“It’s better than it was,” I defend. “And it doesn’t matter. Creatures see me, like to see me, but they don’t care who I am, if I have a name or dreams. If I’m smart. If I’ve read anything juicy and interesting lately. They see a body for them to use or leer at or hate.”
Cross’s arm wraps around my shoulders, fingers dipping into the collar of my sweatshirt, knuckles stroking down my neck, dripping heat into me. We’re close. Breathing the same air, he smells a bit like the orange slice, and barley.
He frees an azure tendril of hair of its prison, and curls it around his finger, watches it with avid fascination.
Plates have materialized on our table, the salt burn of home fries, and cut sausage.
“Public displays of affection make people uncomfortable,” he murmurs as his forehead touches mine. I swell up in my seat, tilt to him.
He takes a sharp inhale, and then, shutting his eyes, shakes his head. “Unfortunately, there’s a line between using intimacy to throw the eye, and being so affectionate, you draw it.”
I follow his gaze to the couple at the table next to us, outwardly embracing.
Us, if this were a date.
She’s dewy-eyed, with arms like an octopus, coiled around her beau—middle aged man with gel streaked in his sandy hair and a tan that says Ibiza. Her leg is thrown between his knees, half sitting on his lap as she sucks on his tongue. Two plates of cold pasta die in front of them, and… This is why people request the back tables when they aren’t on the run.
Because they’re desperate for each other. Hungry.
“Tell me about the black flames,” Cross says.
I tense over my food. Rummage through the fries for the crispiest, wondering if Yaya is screaming in up at me from Hades.
“How familiar are you with Phoenix?” I ask, hating the word on my tongue.
Cross shrugs, plucking crispy fries and maneuvering them to my plate, scooping up the floppy rejects in exchange. “They’re extinct.”
“What else?”
“Sometimes I think, Leni, that you like holding all the cards.
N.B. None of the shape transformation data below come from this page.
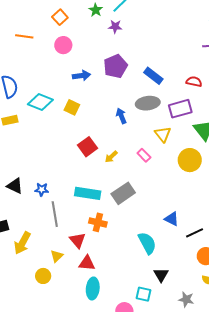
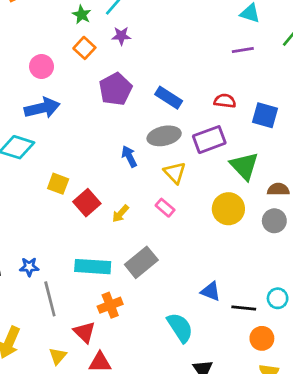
orange square: (60, 17) -> (84, 48), moved
purple star: (115, 27) -> (121, 36), moved
blue arrow: (81, 76) -> (42, 108), moved, size x1.4
yellow square: (72, 107) -> (58, 184), moved
yellow triangle: (163, 134) -> (175, 173), moved
orange cross: (98, 222) -> (110, 305), turned -30
black line: (195, 233) -> (244, 308), turned 36

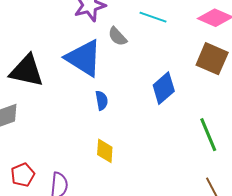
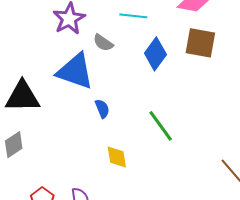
blue diamond: (164, 88) -> (155, 54), moved
green line: (208, 135) -> (161, 126), moved

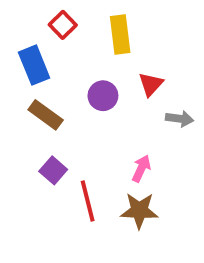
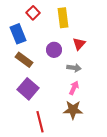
gray arrow: (180, 119) -> (74, 68), moved
purple square: (53, 170) -> (28, 89), size x1.5
red line: (88, 201) -> (40, 122), moved

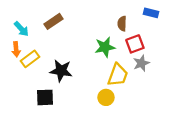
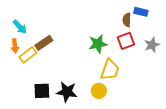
brown rectangle: (54, 21) -> (44, 43), moved
brown semicircle: (122, 24) -> (127, 20), moved
gray star: (141, 63) -> (152, 45), moved
black star: (61, 71) -> (67, 92), moved

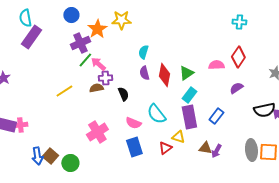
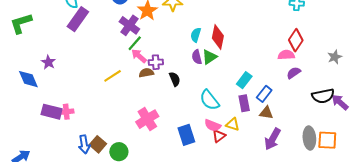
purple cross: (80, 43) -> (129, 25), turned -30
pink arrow: (98, 64) -> (139, 56), moved
pink semicircle: (216, 65) -> (286, 55), moved
green triangle: (186, 73) -> (209, 57), moved
red diamond: (164, 75) -> (218, 37), moved
blue rectangle: (216, 116) -> (264, 94), moved
purple rectangle: (189, 117) -> (244, 103), size x0.7
pink semicircle: (133, 123) -> (213, 125), moved
brown triangle: (205, 148) -> (266, 113), moved
purple arrow: (216, 151) -> (273, 139), size x1.5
Let’s agree that you have the wits, I have the bloodthirst, and we split the rest down the middle, yeah? Stop kidding ourselves? Tell me what you know.”
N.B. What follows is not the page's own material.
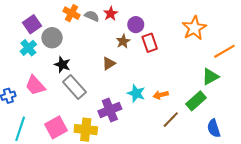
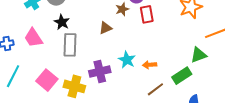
gray rectangle: (74, 87) -> (70, 45), turned 35
pink square: (56, 127) -> (47, 80), turned -30

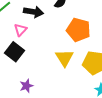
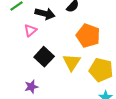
black square: (14, 52) -> (44, 57), moved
I can’t even appreciate the compliments. My blood has frozen, my heart stopped. I wish I were back in the rain, with my blisters, with no fries. “When a Phoenix dies, they burn. And the flames are not red.”
“Are they not immortal, then?”
“What are you?” I ask. “Two hundred years old?”
“Your guess is as good as mine.”
Ignore the heartache. “They’re not immortal like you,” I explain carefully. “It’s ironic, actually. They invented the written word with the Phoenician alphabet. They wrote the stories of the heroes, the battles, Homer was rumored to be a Phoenix, but honestly, I read The Iliad, and if he was kicking around in Ilion, it’s much more likely that he was a—”
“Leni.”
“Sorry, off topic.” I snatch the mermaid salt shaker, stare at my plate. “Where was I?”
“You admire the Phoenix and are much better read than I am.”
I do, he’s right. Is that what I’d said, though? “Anyway … the Phoenix didn’t write about themselves, so it’s not clear exactly how long they lived. I found records of over four hundred years.”
Cross nods, pensive. “And this elderly Phoenix—who’s definitely not Homer—you believe they burned black?”
I accidentally pepper my fries. Apparently should have intuited that purple seashell bra signifies pepper, not salt. “They wouldn’t be elderly. They could be as young as us. When a Phoenix dies, they’re reborn at their prime age, the same way ichor in immortals selects the pinnacle of a creature’s beauty to stop aging.”
“So they die and regenerate.” He lifts one eyebrow. “That sounds better than immortality.”
You’d think. “You drank ambrosia to gain your immortality, right?”
“You don’t need to ask rhetorical questions to involve me.” A cunning, amused smile. “I’m listening, Leni. Always.”